During the virtual training, the team worked on new techniques and learnt to analyse opponents and change their own strategies where needed. Laith shared that they did exercises such as spinning the wheels of their wheelchair for ten minutes without stopping to improve their swiftness on court. “We hung our wheelchairs from hooks on the ceiling at home and did this exercise. When we could go back to the court, we had to cover half court within four seconds and shoot a basket from different positions. If we missed, we had to do it all over again. It really helped us improve,” he said. Their motivation, Laith shared, was that the players wanted to be seen and use the opportunity to help people understand that Syrians have another side to them.
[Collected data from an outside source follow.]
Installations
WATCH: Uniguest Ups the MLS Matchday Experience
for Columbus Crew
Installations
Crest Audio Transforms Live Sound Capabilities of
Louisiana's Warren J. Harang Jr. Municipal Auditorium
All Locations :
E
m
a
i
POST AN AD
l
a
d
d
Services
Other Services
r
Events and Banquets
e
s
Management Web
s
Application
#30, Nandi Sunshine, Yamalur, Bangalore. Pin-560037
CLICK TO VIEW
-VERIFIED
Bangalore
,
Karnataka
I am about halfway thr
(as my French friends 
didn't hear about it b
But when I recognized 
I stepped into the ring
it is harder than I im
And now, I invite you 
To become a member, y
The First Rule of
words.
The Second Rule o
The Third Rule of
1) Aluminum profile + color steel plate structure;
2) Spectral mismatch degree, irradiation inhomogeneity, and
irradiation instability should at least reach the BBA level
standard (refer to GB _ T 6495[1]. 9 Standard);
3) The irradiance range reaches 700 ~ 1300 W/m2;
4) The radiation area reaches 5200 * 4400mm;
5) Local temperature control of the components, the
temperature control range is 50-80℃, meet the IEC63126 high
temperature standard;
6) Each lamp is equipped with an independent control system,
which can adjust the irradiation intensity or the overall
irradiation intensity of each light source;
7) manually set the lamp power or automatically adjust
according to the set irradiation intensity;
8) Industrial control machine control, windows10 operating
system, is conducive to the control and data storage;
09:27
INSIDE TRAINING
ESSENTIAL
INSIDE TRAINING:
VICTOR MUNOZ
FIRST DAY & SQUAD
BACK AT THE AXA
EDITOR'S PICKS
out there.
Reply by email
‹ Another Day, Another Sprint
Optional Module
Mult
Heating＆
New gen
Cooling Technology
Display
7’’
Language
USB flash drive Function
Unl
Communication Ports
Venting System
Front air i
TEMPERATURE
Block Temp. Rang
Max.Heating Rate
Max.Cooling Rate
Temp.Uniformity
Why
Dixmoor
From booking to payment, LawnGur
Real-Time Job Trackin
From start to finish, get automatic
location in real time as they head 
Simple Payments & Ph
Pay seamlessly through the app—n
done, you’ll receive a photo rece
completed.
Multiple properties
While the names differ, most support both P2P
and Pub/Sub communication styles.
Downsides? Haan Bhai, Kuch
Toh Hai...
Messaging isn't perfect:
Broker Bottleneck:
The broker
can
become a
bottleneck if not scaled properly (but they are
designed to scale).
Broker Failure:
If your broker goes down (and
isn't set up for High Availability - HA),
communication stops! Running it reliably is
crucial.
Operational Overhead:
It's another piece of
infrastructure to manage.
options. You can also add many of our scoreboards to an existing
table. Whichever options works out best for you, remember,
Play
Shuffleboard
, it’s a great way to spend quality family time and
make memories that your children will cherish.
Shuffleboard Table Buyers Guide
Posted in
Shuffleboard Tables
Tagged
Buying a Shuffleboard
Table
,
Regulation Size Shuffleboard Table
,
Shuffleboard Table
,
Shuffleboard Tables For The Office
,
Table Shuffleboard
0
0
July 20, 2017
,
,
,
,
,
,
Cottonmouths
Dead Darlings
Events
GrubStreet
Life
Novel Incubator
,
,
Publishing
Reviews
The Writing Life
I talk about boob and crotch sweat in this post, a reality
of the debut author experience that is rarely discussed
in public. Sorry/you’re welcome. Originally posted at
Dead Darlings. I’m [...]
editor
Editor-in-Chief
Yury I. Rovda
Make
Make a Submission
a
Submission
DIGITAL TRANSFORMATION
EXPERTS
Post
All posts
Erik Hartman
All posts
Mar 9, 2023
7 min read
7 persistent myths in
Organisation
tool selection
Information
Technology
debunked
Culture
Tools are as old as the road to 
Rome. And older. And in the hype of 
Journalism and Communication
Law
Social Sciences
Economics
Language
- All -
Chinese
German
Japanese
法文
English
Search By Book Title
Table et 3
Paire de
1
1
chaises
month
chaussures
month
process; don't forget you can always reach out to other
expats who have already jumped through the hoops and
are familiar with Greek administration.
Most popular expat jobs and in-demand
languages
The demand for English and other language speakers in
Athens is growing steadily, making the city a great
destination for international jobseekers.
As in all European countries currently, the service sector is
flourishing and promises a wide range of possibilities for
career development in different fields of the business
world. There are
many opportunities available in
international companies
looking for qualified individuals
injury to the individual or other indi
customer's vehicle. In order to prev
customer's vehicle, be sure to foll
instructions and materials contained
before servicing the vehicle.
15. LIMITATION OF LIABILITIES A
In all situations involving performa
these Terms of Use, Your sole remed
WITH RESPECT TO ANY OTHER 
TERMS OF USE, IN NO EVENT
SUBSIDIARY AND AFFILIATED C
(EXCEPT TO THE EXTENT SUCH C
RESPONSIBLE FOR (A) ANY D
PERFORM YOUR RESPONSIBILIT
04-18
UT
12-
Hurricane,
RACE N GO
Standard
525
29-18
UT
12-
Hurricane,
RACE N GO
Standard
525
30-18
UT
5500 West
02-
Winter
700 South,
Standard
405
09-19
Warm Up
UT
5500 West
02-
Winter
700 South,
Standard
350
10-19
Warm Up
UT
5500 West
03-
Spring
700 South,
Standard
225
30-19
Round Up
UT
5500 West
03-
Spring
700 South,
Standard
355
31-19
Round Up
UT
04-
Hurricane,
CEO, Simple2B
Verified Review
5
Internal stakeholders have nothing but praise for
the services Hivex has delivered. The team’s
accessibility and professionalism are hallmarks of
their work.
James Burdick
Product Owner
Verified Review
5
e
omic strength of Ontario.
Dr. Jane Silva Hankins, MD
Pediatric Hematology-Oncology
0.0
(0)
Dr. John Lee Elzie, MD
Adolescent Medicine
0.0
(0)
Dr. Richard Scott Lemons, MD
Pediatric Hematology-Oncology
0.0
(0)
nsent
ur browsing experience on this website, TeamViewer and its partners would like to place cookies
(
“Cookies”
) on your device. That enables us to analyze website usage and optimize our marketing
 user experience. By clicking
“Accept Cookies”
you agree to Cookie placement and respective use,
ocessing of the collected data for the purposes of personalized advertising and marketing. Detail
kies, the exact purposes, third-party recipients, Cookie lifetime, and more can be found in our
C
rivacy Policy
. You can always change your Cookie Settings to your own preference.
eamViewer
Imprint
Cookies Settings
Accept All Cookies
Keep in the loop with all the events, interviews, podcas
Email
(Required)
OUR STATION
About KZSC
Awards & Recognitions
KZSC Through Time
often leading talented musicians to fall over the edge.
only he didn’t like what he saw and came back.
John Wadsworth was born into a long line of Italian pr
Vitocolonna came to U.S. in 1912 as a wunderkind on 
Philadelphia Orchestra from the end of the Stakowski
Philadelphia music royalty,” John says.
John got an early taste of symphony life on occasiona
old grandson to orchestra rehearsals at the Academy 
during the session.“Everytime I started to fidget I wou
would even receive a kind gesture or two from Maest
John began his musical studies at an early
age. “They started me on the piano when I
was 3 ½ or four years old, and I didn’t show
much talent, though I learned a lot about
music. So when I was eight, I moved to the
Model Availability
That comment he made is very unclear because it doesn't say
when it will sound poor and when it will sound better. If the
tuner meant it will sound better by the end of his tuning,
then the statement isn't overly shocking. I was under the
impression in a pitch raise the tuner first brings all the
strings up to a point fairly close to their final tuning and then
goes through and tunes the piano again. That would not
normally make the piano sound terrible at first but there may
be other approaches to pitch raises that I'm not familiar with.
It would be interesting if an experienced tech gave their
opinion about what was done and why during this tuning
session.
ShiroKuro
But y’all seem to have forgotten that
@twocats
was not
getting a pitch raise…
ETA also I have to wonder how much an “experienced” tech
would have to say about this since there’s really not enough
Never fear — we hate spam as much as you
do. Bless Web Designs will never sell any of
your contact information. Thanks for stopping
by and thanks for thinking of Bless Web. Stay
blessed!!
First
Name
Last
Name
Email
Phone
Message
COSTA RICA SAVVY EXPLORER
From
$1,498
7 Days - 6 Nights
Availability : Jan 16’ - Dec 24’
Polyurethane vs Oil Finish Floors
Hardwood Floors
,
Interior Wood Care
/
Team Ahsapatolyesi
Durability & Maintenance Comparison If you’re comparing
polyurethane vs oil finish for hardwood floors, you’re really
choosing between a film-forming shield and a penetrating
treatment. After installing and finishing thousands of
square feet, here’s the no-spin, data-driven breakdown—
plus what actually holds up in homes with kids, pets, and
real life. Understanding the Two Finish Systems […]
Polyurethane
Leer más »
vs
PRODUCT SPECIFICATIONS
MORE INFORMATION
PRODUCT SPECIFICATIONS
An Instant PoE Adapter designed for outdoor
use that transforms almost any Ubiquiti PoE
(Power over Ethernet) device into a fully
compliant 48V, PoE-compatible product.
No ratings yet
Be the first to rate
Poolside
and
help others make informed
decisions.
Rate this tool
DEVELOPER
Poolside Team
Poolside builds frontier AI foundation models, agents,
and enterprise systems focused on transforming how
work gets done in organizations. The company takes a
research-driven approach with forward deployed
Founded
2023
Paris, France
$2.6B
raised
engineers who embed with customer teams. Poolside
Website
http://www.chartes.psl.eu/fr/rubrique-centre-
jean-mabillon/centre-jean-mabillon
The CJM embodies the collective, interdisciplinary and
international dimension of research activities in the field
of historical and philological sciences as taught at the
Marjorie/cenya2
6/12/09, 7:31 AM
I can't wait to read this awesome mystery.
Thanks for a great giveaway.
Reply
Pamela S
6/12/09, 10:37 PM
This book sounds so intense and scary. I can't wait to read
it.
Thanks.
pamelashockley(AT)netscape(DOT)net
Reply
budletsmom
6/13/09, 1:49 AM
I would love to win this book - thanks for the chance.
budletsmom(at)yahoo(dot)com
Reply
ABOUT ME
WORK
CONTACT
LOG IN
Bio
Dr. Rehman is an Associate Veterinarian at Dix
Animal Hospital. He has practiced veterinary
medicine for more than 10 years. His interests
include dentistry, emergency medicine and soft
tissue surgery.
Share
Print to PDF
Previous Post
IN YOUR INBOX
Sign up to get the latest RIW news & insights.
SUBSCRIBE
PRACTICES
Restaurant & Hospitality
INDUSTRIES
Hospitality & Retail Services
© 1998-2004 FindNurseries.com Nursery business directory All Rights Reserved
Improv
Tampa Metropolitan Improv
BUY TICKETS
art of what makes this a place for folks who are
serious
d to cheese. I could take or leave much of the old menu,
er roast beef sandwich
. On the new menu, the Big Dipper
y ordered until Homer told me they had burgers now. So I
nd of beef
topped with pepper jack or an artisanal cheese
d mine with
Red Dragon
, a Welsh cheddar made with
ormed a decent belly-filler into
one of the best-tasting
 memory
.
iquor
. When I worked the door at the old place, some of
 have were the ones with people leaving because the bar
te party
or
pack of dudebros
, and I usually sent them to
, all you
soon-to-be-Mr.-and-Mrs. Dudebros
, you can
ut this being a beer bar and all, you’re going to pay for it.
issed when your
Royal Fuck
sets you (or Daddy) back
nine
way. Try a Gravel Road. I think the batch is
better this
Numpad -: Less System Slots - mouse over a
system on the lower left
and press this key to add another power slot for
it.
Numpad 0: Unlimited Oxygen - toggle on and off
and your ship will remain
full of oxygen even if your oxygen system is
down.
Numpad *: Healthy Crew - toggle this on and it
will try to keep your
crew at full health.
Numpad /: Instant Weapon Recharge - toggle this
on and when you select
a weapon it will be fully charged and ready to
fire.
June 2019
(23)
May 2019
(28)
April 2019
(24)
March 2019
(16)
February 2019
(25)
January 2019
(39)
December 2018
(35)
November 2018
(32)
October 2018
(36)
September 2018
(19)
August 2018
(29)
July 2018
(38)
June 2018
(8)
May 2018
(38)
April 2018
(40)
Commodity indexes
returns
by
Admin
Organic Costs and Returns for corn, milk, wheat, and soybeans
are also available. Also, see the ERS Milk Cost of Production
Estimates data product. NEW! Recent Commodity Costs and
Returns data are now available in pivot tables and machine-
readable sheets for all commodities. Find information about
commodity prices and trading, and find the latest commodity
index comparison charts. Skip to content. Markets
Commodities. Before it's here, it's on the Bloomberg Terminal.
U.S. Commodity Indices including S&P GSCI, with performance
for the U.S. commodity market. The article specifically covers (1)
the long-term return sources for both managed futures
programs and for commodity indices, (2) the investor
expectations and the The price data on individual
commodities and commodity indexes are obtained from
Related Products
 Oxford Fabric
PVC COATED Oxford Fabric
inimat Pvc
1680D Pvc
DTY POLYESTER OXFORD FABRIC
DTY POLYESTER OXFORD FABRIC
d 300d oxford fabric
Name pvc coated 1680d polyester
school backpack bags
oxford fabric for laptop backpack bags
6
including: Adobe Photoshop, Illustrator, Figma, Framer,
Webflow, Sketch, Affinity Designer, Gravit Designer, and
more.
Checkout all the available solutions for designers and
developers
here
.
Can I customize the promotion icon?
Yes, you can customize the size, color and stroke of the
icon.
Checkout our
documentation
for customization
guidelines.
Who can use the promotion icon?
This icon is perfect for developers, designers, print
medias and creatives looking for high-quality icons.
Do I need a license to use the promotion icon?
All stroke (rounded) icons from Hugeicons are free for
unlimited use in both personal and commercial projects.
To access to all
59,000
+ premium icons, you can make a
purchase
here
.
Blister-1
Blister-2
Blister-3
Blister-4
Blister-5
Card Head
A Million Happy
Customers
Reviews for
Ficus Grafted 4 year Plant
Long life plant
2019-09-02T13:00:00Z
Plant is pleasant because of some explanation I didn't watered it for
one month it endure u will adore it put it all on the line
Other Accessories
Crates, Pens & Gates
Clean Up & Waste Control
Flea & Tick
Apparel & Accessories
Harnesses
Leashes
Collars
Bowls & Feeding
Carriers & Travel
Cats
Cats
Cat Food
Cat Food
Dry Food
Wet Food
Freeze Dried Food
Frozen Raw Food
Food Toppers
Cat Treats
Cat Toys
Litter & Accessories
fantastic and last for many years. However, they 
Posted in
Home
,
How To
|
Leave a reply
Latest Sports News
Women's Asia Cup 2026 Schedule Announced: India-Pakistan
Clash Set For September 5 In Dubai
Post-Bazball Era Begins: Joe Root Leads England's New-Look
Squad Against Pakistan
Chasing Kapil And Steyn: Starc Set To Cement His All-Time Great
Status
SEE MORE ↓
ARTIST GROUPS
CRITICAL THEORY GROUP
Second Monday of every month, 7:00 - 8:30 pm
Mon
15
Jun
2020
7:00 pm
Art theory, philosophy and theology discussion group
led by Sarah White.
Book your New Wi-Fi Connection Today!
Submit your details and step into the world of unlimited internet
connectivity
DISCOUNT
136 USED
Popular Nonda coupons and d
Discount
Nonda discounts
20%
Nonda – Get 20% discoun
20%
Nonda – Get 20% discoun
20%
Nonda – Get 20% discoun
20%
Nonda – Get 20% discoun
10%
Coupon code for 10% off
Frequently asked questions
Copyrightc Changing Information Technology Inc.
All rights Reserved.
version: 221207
About 15 players from the Indian men’s and women’s teams participated in the virtual training. Capt. Louis George Meprath, their coach, said the sessions focused on basic rules, fitness exercises, techniques to push wheelchairs in limited spaces, shooting and passing techniques. “Many players did not have sports wheelchairs so during the online training they did all the drills using personal wheelchairs or ordinary chairs or while sitting on the floor or their beds. Instead of dumbbells they used filled-up water bottles for exercises. The players were eventually convinced that all wheelchair skills can be practiced indoors and in limited spaces too,” he said.

For Markt, the international tournament in India was visible proof of the impact of the virtual training. Carefully observing the matches, Markt said, “The countries that are really playing well are the ones that committed to virtual training. We knew it would help but we weren’t sure if they were going to dramatically improve. So, it’s amazing to watch these guys in action; their commitment to detail, technique and regular practice has really changed the level of their play. They are several levels above where they were in 2020, which is incredible.”